标题:
Proposal: Operator overloading without temporaries
作者:
Don Clugston
正文:
Background: Operator overloading, in the form it exists in C++ and
currently in D, inherently results in sub-optimal code, because it
always results in unnecessary temporary objects being created.
For example,
X = A - ((B*C) + D)* E;
becomes:
T1 = B * C;
T2 = T1 + D;
T3 = T2 * E;
T4 = A - T3;
X = T4;
Four objects were created, whereas only one was strictly required.
In C++, there are libraries like Blitz++ which use complicated
expression templates in order to avoid these creating these temporaries,
and provide performance comparable with FORTRAN. I think D can do much
better...
Note that temporaries are avoided when using the opXXXAssign() operators
like +=.
===========
Proposal
===========
(1) Allow the compiler to assume that b = b + c can be replaced with b
+= c. (In C++, operator + and operator += are just symbols, the compiler
doesn't know that there is any relationship between them).

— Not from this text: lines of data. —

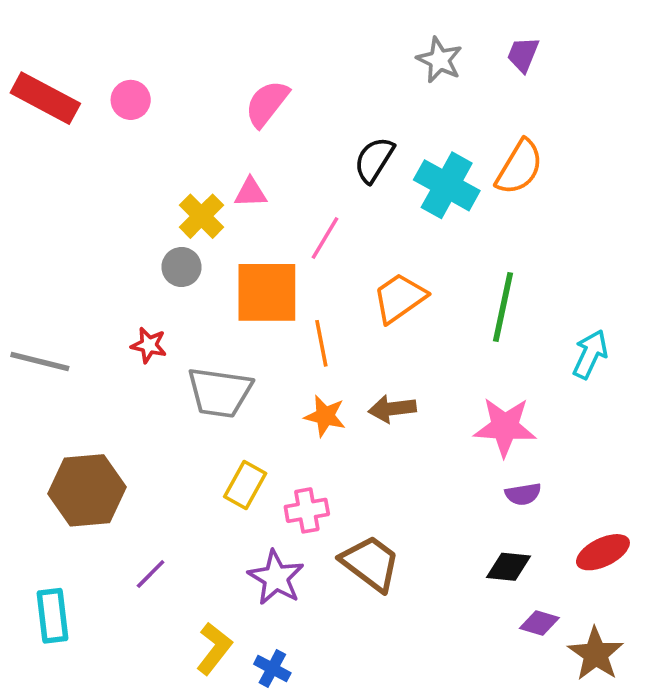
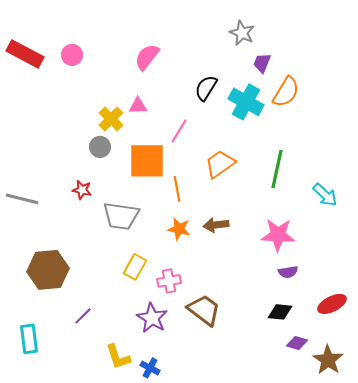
purple trapezoid: (523, 54) -> (262, 63), moved
cyan arrow: (590, 354) -> (325, 195), turned 108
yellow L-shape: (214, 648) -> (118, 357), turned 124

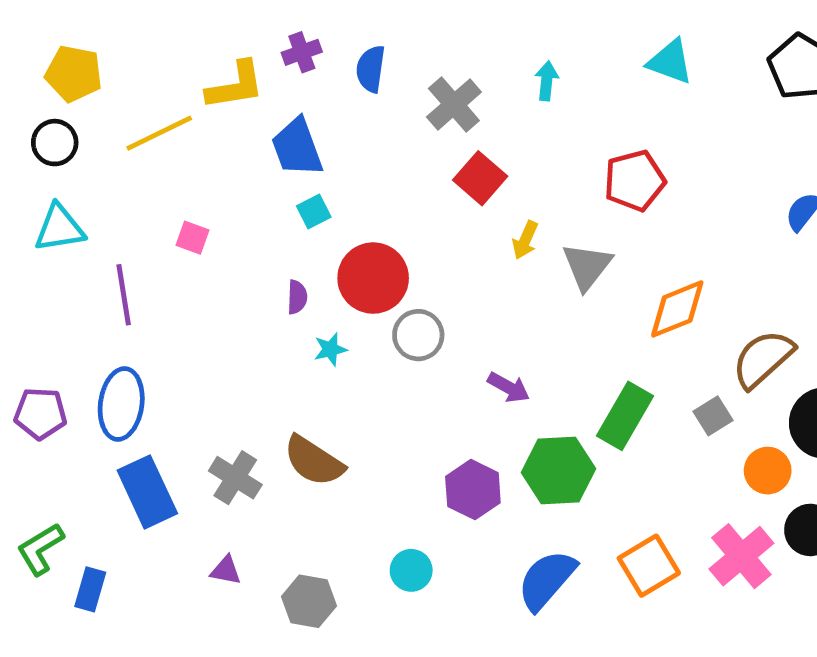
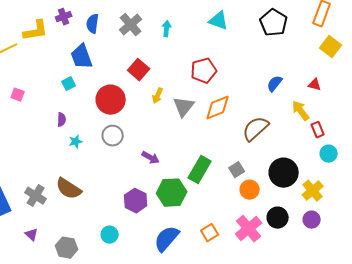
gray cross: (454, 105) -> (131, 25), moved
blue trapezoid: (297, 147) -> (82, 57), moved
red circle: (373, 278) -> (111, 100), moved
orange diamond: (677, 309) -> (218, 108), moved
brown semicircle: (763, 359) -> (256, 129), moved
orange circle: (768, 471) -> (250, 190), moved
orange square: (649, 566) -> (210, 233), size x0.7
purple triangle: (226, 570) -> (32, 235), turned 32

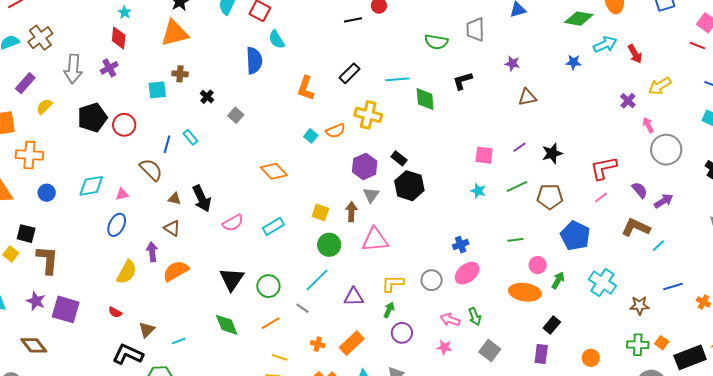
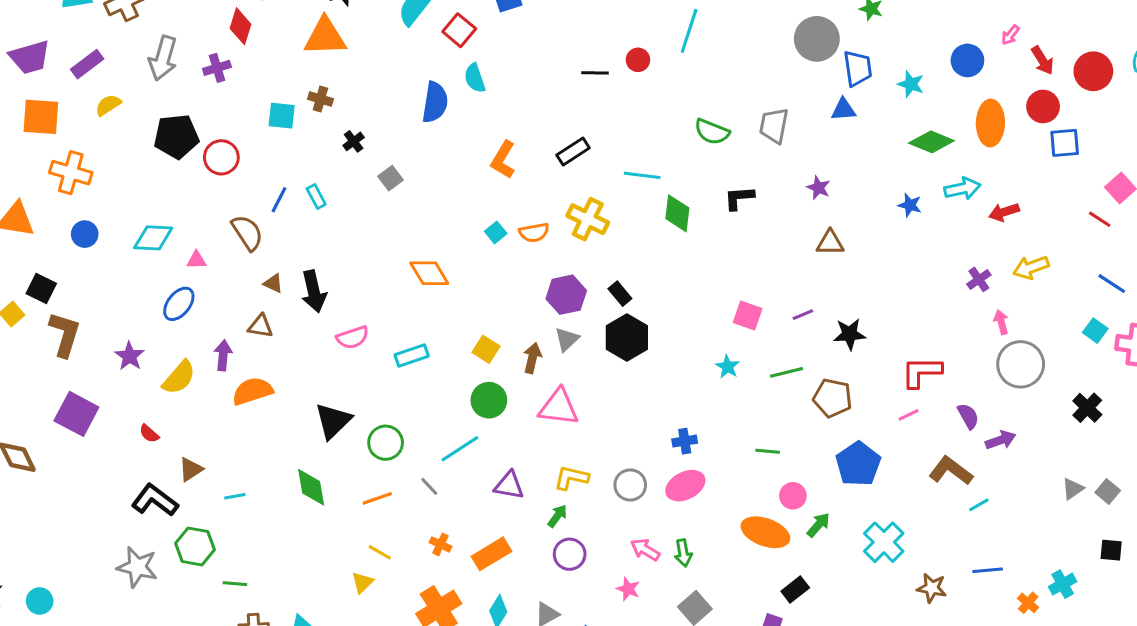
red arrow: (635, 54) -> (1004, 212), turned 90
brown triangle: (172, 228) -> (260, 326), turned -36
purple star: (36, 301) -> (129, 356), moved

In the example above, this would allow the compiler to generate:
T1 = B * C;
T1 += D;
T1 *= E;
and we have eliminated two of the three temporaries.

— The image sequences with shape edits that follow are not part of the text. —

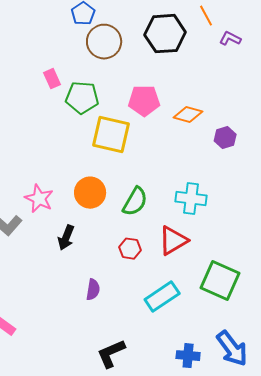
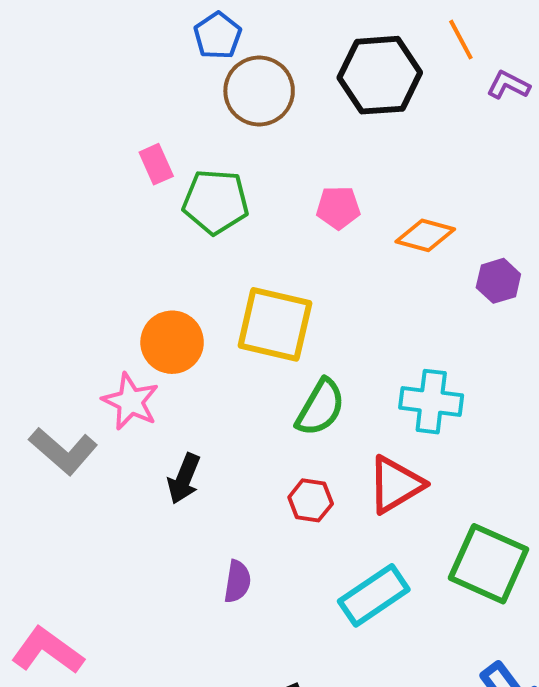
pink pentagon: (144, 101) -> (338, 208), size x0.7
yellow square: (111, 135) -> (275, 324), moved
orange circle: (90, 193) -> (172, 342), moved

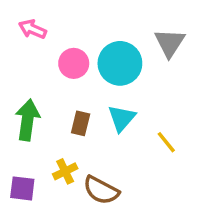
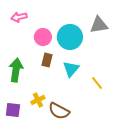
pink arrow: (33, 29) -> (19, 17), turned -35
gray triangle: (170, 43) -> (99, 25), turned 48
brown rectangle: (81, 123) -> (47, 60), moved

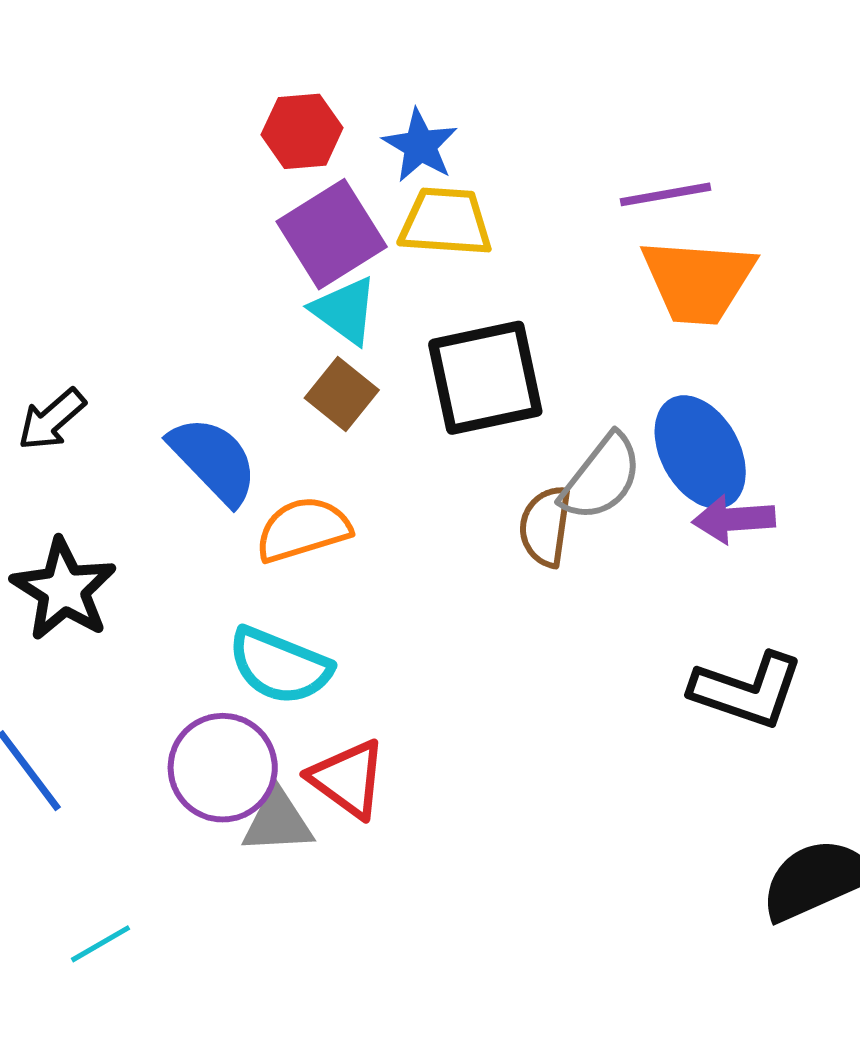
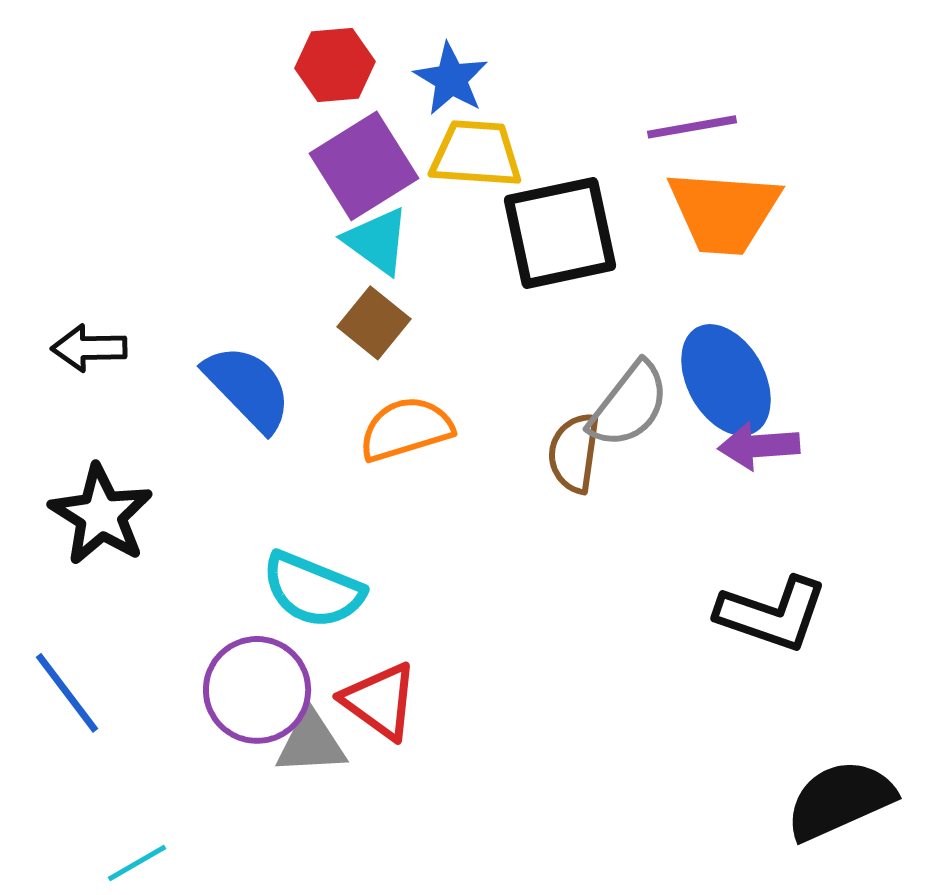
black square: (485, 378) -> (560, 233), moved
black arrow: (52, 419) -> (89, 348), turned 40
orange semicircle: (303, 529) -> (406, 429), moved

(2). Fill in the gaps in the operator overloading table by introducing
opAddAssign_r, opSubAssign_r, etc.
Just as A.opSubAssign(B)
is the operation A -= B or equivalently A = A - B, similarly
A.opSubAssign_r(B)
would mean
A = B - A.
and would only occur when temporaries are generated in expressions. Like
-=, it's an operation which can frequently be performed very
efficiently, but at present the language has no way of expressing it.

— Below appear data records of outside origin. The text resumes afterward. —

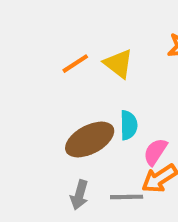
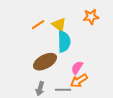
cyan semicircle: (129, 125) -> (64, 42), moved, size x1.5

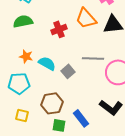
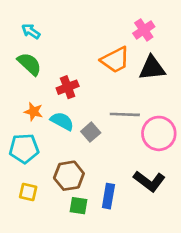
orange trapezoid: (86, 18) -> (115, 60), turned -75
green semicircle: (23, 21) -> (29, 64), turned 54
red cross: (59, 29) -> (68, 87), moved
blue rectangle: (81, 118) -> (108, 196), turned 48

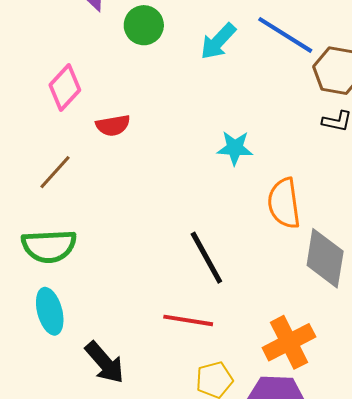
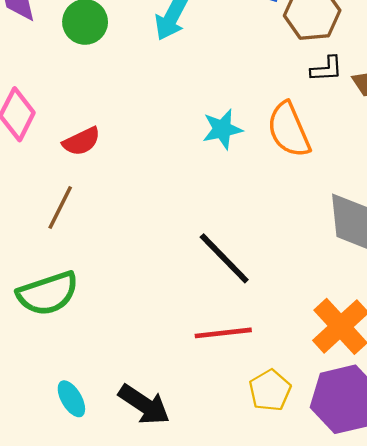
brown line: (55, 172) -> (60, 207), moved
orange semicircle: (284, 203) -> (289, 130), moved
cyan ellipse: (50, 311) -> (71, 399), moved, size x0.7

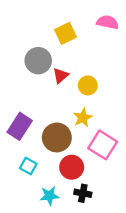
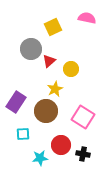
yellow star: (83, 118) -> (55, 89), moved
cyan square: (28, 166) -> (23, 134), turned -32
red circle: (72, 167) -> (61, 145), moved
black cross: (83, 193) -> (83, 154), moved

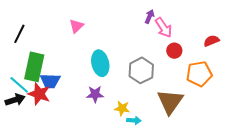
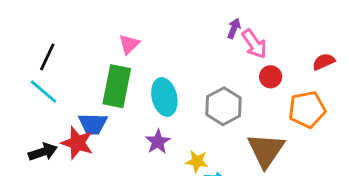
green rectangle: (34, 67) -> (117, 86), moved
cyan line: (19, 85) -> (43, 91), moved
purple star: (95, 94) -> (158, 142), turned -30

Our original example then becomes:
T1 = B.opMul(C);
T1.opAddAssign(D);
T1.opMulAssign(E);
T1.opSubAssign_r(A);
X = T1;
... and all the useless temporaries are gone!
More formally, when the expression tree for an expression is generated:
With a binary operator XXX, operating on left & right nodes:
if (the left node is *not* an original leaf node) {
// the left node is a temporary, does not need to be preserved.
// we don't care if the right node is a temporary or not
look for opXXXAssign().
} else if (the the right node is not an original leaf node) {
// the right node is a temporary
look for opXXXAssign_r()
} else {
// both left and right nodes are leaf nodes, we have to
// create a temporary
look for opXXX(), just as it does now.
}
These rules also cope with the situation where temporaries are required:
eg
X = (A*B) + (C*D);
becomes
T1 = A*B;
T2 = C*D;
T1 += T2;
X = T1;
If this were implemented, it would permanently eradicate (for D) the
most significant advantage which Fortran has managed to retain over
object-oriented languages. And I really don't think it would be
difficult to implement, or have negative side-effects.
There are a couple of decisions to be made:
(I) should the compiler use opAdd() and generate a temporary, if
opAddAssign_r() doesn't exist, to preserve existing behaviour? I think
the answer to this is YES.
(II) should the compiler use opAdd() and generate a temporary, if
oppAddAssign() doesn't exist, to preserve existing behaviour? Again, I'm
inclined to answer YES.
(III) If the code includes +=, and there is an opAdd() but no
opAddAssign(), should the compiler accept this, and just generate an
opAdd() followed by an assignment?? This would mean that opAdd() would
generate the += operation as well as +, while opAddAssign() would be a
performance enhancement. (It would still be possible to have
opAddAssign() without opAdd(), to have += but not +, but it would not be
possible to have + without +=). This would mean that += would be
*purely* syntactic sugar.
Decision III would be a little more difficult to implement and is of
less obvious merit, I only mention it as a possibility.
Comments?